* **WHAT IS NEEDED**:
Where does the string "beka" appear in the records? Copy every line that contains it.

* **Stored dataset items**:
┌────────

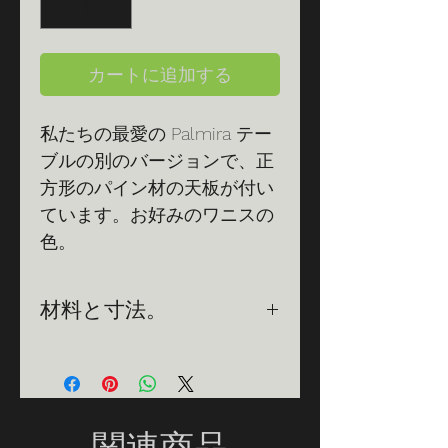
カートに追加する
私たちの最愛の Palmira テー
ブルの別のバージョンで、正
方形のパイン材の天板が付い
ています。お好みのワニスの
色。
材料と寸法。
材料:
冷間亜鉛メッキ炭素鋼構造
で、屋外での寿命を延ばすために
静電塗装で覆われています。パイ
ン材のウッドデッキ。
関連商品
寸法: カバー 50 cm x 60 cm
×全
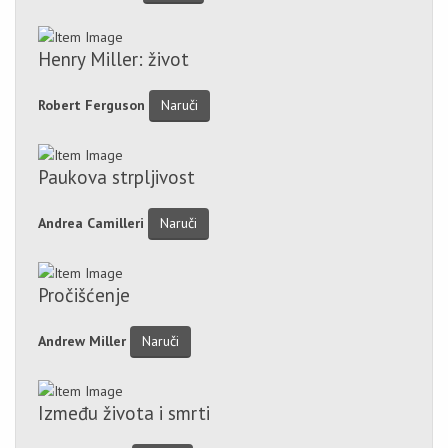
Henry Miller: život
Robert Ferguson
Naruči
Paukova strpljivost
Andrea Camilleri
Naruči
Pročišćenje
Andrew Miller
Naruči
Između života i smrti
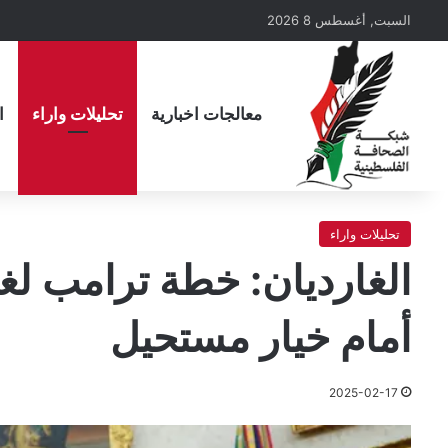
السبت, أغسطس 8 2026
معالجات اخبارية
تحليلات واراء
ا
تحليلات واراء
الغارديان: خطة ترامب لغز
أمام خيار مستحيل
2025-02-17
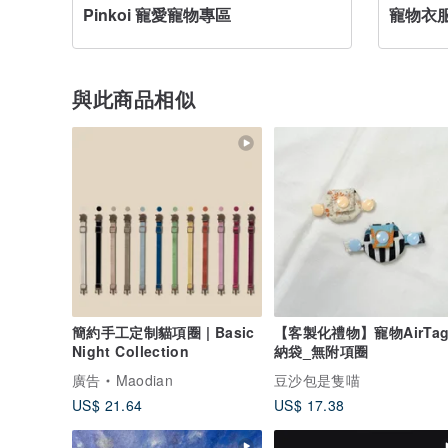
Pinkoi 寵愛寵物專區
寵物衣
與此商品相似
簡約手工定制貓項圈 | Basic
【客製化禮物】寵物AirTa
Night Collection
納袋_無附項圈
廣告
Maodian
豆沙包是隻喵
US$ 21.64
US$ 17.38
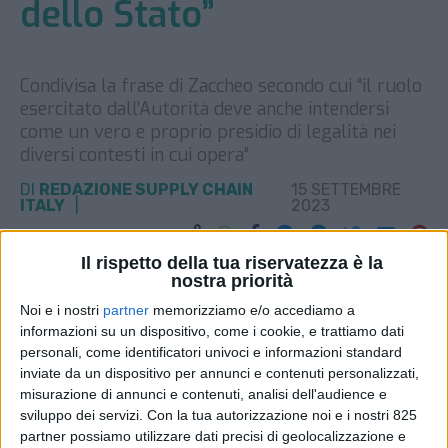
dello Stato”
Condivisa la frase di Zaccheo secondo cui “il ruolo
esercitato dall’Autorità deve anche intendersi
come un vero e proprio presidio di legalità nei
diversi contesti in cui opera”
DI
REDAZIONE SUPPLY CHAIN
15 SETTEMBRE
ITALY
2023
Il rispetto della tua riservatezza è la
STAMPA
nostra priorità
Noi e i nostri
partner
memorizziamo e/o accediamo a
informazioni su un dispositivo, come i cookie, e trattiamo dati
personali, come identificatori univoci e informazioni standard
inviate da un dispositivo per annunci e contenuti personalizzati,
misurazione di annunci e contenuti, analisi dell'audience e
sviluppo dei servizi.
Con la tua autorizzazione noi e i nostri 825
partner possiamo utilizzare dati precisi di geolocalizzazione e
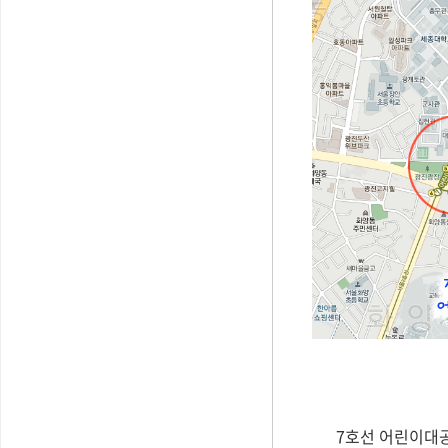
7호선 어린이대공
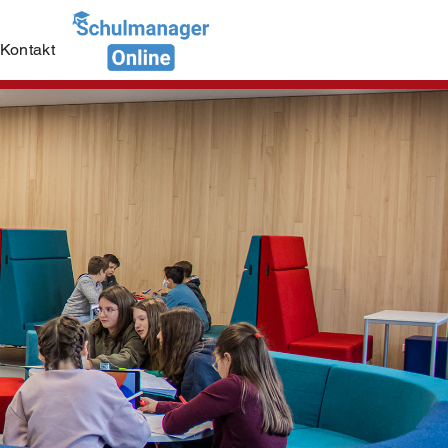
Kontakt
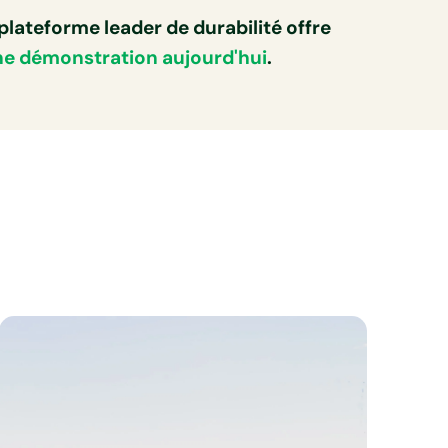
ateforme leader de durabilité offre
e démonstration aujourd'hui
.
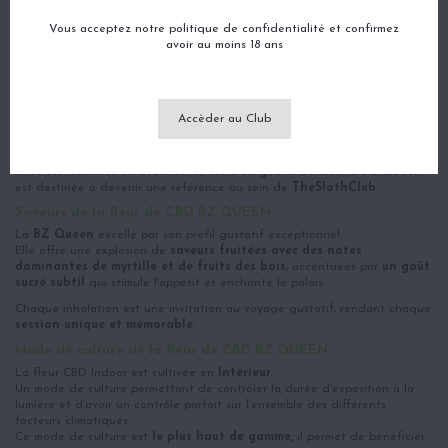
Avis
(0)
Vous acceptez notre politique de confidentialité et confirmez
avoir au moins 18 ans
Origine de la fleur de CBD BZ QUEEN
La
BZ Queen
tire ses origines d'un croisement prestigieux, mélangeant
des souches renommées pour leur robustesse et leur profil aromatique.
Accèder au Club
Issue d'une agriculture contrôlée et méticuleuse, cette fleur de CBD a été
cultivée dans le respect des meilleures pratiques agricoles, garantissant
une pureté et une puissance sans égal.
Avec ses
nuances éclatantes et ses bourgeons denses
, la BZ Queen
est destinée à devenir une référence au sein de
TheSlothClub
.
Saveurs de la fleur de CBD BZ QUEEN
La
BZ Queen
excelle par son profil gustatif exceptionnel.
Elle offre une explosion de
saveurs fruitées avec des notes
dominantes de myrtille et de fruits des bois
, accentuées par
un goût
sucré subtil
qui stimule l'appétit et enchante le palais.
Chaque inhalation est une invitation au voyage gustatif, rendant chaque
session unique et mémorable
.
Mode de culture de la fleur de CBD BZ QUEEN
La fleur CBD Indoor est cultivée en
Intérieur
.
Un mode de culture permettant de contrôler la durée d’exposition à la
lumière et d’avoir un contrôle parfait sur l’ensemble des différents
facteurs climatiques.
Ce mode de culture est
le plus haut de gamme,
il permet de bénéficier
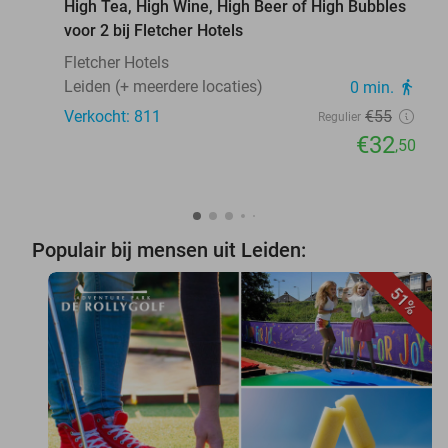
High Tea, High Wine, High Beer of High Bubbles
voor 2 bij Fletcher Hotels
Fletcher Hotels
Leiden (+ meerdere locaties)
0 min.
directions_walk
Verkocht: 811
€55
Regulier
€32
,50
Populair bij mensen uit Leiden:
51%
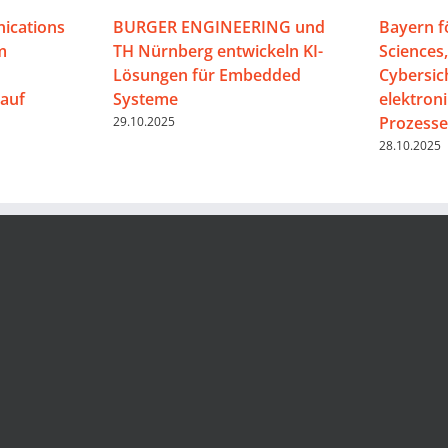
ications
BURGER ENGINEERING und
Bayern f
m
TH Nürnberg entwickeln KI-
Sciences
Lösungen für Embedded
Cybersic
auf
Systeme
elektron
Prozesse
29.10.2025
28.10.2025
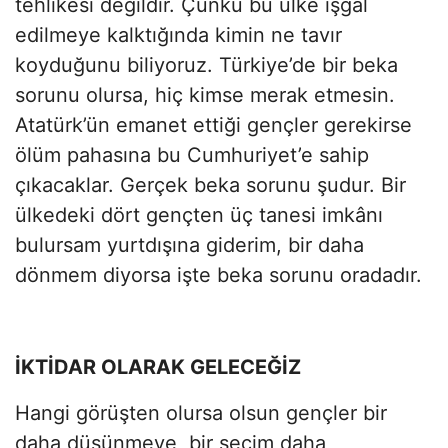
tehlikesi değildir. Çünkü bu ülke işgal
edilmeye kalktığında kimin ne tavır
koyduğunu biliyoruz. Türkiye’de bir beka
sorunu olursa, hiç kimse merak etmesin.
Atatürk’ün emanet ettiği gençler gerekirse
ölüm pahasına bu Cumhuriyet’e sahip
çıkacaklar. Gerçek beka sorunu şudur. Bir
ülkedeki dört gençten üç tanesi imkânı
bulursam yurtdışına giderim, bir daha
dönmem diyorsa işte beka sorunu oradadır.
İKTİDAR OLARAK GELECEĞİZ
Hangi görüşten olursa olsun gençler bir
daha düşünmeye, bir seçim daha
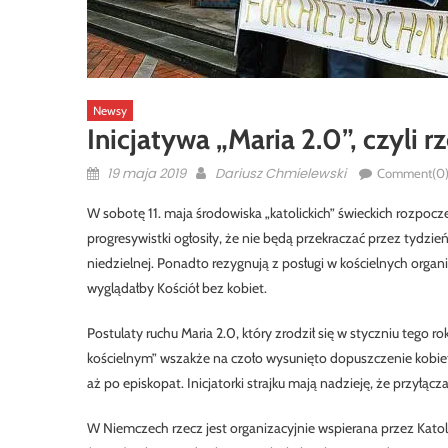
Newsy
Inicjatywa „Maria 2.0”, czyli r
Posted
Author
19 maja 2019
Dariusz Chmielewski
Comment(0
on
W sobotę 11. maja środowiska „katolickich” świeckich rozpocz
progresywistki ogłosiły, że nie będą przekraczać przez tydz
niedzielnej. Ponadto rezygnują z posługi w kościelnych organi
wyglądałby Kościół bez kobiet.
Postulaty ruchu Maria 2.0, który zrodził się w styczniu tego r
kościelnym” wszakże na czoło wysunięto dopuszczenie kobiet 
aż po episkopat. Inicjatorki strajku mają nadzieję, że przyłącz
W Niemczech rzecz jest organizacyjnie wspierana przez Katol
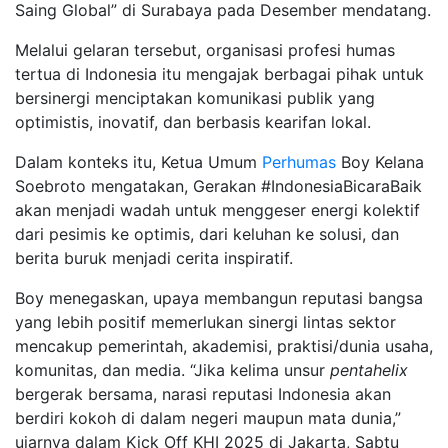
Saing Global” di Surabaya pada Desember mendatang.
Melalui gelaran tersebut, organisasi profesi humas
tertua di Indonesia itu mengajak berbagai pihak untuk
bersinergi menciptakan komunikasi publik yang
optimistis, inovatif, dan berbasis kearifan lokal.
Dalam konteks itu, Ketua Umum
Perhumas
Boy Kelana
Soebroto mengatakan, Gerakan #IndonesiaBicaraBaik
akan menjadi wadah untuk menggeser energi kolektif
dari pesimis ke optimis, dari keluhan ke solusi, dan
berita buruk menjadi cerita inspiratif.
Boy menegaskan, upaya membangun reputasi bangsa
yang lebih positif memerlukan sinergi lintas sektor
mencakup pemerintah, akademisi, praktisi/dunia usaha,
komunitas, dan media. “Jika kelima unsur
pentahelix
bergerak bersama, narasi reputasi Indonesia akan
berdiri kokoh di dalam negeri maupun mata dunia,”
ujarnya dalam Kick Off KHI 2025 di Jakarta, Sabtu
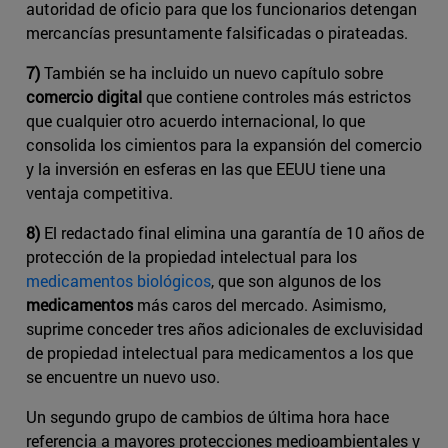
autoridad de oficio para que los funcionarios detengan
mercancías presuntamente falsificadas o pirateadas.
7)
También se ha incluido un nuevo capítulo sobre
comercio digital
que contiene controles más estrictos
que cualquier otro acuerdo internacional, lo que
consolida los cimientos para la expansión del comercio
y la inversión en esferas en las que EEUU tiene una
ventaja competitiva.
8)
El redactado final elimina una garantía de 10 años de
protección de la propiedad intelectual para los
medicamentos biológicos
​, que son algunos de los
medicamentos
más caros del mercado. Asimismo,
suprime conceder tres años adicionales de excluvisidad
de propiedad intelectual para medicamentos a los que
se encuentre un nuevo uso.
Un segundo grupo de cambios de última hora hace
referencia a mayores protecciones medioambientales y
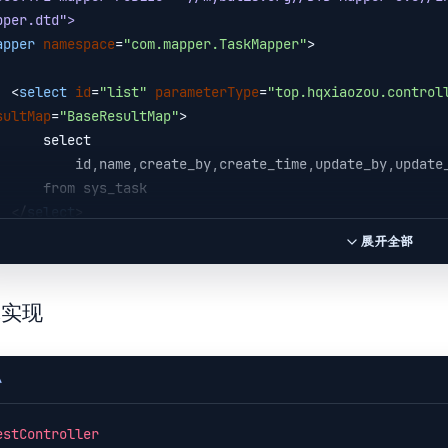
tTotalPage(pageInfo.getPages());

pper.dtd">
tPageNum(pageInfo.getPageNum());

apper
namespace
=
"com.mapper.TaskMapper"
>
PageSize(pageInfo.getPageSize());

reviousPage(pageInfo.getPrePage());

<
select
id
=
"list"
parameterType
=
"top.hqxiaozou.control
NextPage(pageInfo.getNextPage());

sultMap
=
"BaseResultMap"
>
this
.pageInfo = page;

    select

 }

name,create_by,create_time,update_by,update_time,remark

 from sys_task

public
long
getNum
()
{

</
select
>
return
this
.total;

展开全部
 }

mapper
>
public
void
setNum
(Long total)
{

体实现
this
.total = total;

 }

A
public
 Long 
getTotal
()
{

return
 total;

estController
 }
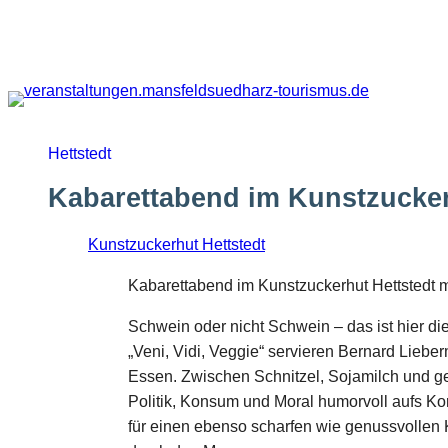
Zum
Inhalt
springen
Hettstedt
Kabarettabend im Kunstzucker
Kunstzuckerhut Hettstedt
Kabarettabend im Kunstzuckerhut Hettstedt m
Schwein oder nicht Schwein – das ist hier di
„Veni, Vidi, Veggie“ servieren Bernard Liebe
Essen. Zwischen Schnitzel, Sojamilch und g
Politik, Konsum und Moral humorvoll aufs Kor
für einen ebenso scharfen wie genussvollen 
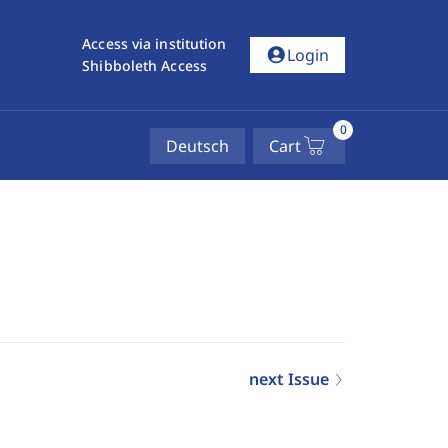
Access via institution
account_circle
Login
Shibboleth Access
0
Deutsch
Cart
next Issue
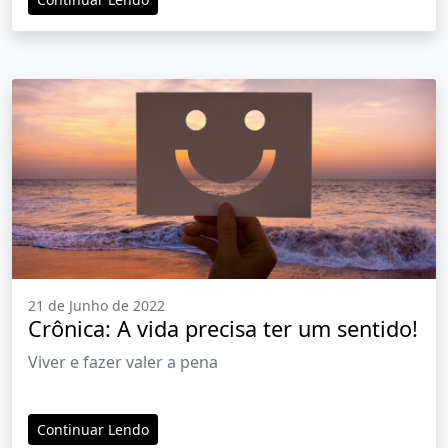
21 de Junho de 2022
Crônica: A vida precisa ter um sentido!
Viver e fazer valer a pena
Continuar Lendo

└────────

* **TASK RESULT**:
koyduğunu biliyoruz. Türkiye’de bir beka
çıkacaklar. Gerçek beka sorunu şudur. Bir
dönmem diyorsa işte beka sorunu oradadır.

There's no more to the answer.